*Input for this task:*
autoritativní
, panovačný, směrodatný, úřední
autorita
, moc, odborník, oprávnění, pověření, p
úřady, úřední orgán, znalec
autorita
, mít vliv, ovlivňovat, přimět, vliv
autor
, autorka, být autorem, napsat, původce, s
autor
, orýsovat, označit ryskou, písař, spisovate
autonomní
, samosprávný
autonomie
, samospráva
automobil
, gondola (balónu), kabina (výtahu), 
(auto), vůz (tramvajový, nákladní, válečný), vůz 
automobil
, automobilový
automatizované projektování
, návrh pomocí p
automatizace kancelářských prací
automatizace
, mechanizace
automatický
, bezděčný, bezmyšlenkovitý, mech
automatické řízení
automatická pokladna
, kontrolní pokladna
==
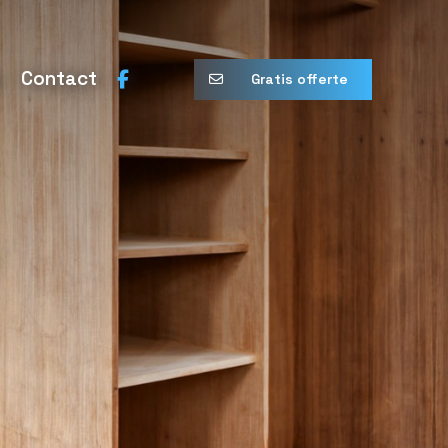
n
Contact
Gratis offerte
==
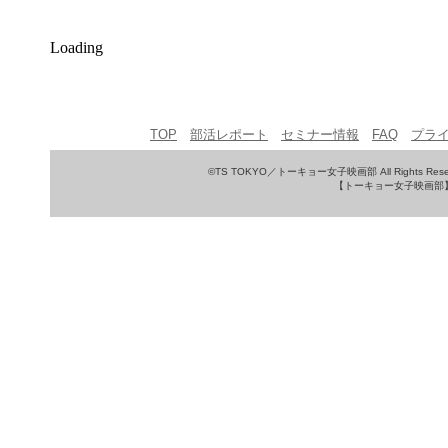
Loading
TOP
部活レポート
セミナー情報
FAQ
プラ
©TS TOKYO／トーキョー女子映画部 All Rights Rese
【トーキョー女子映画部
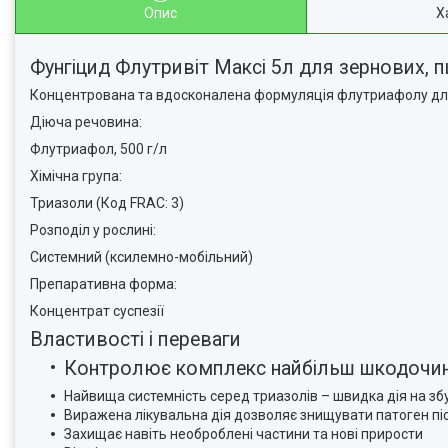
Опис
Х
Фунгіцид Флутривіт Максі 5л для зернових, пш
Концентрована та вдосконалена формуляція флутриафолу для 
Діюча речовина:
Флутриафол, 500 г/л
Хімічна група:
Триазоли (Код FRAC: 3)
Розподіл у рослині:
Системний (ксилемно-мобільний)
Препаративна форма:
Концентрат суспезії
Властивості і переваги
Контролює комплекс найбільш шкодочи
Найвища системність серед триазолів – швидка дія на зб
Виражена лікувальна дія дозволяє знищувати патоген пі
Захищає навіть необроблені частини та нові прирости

*How to complete this task:* Could you copy out every line in the listing where the word "トーキョー女子映画部" appears?

*Reply:*
©TS TOKYO／トーキョー女子映画部 All Rights Rese
【トーキョー女子映画部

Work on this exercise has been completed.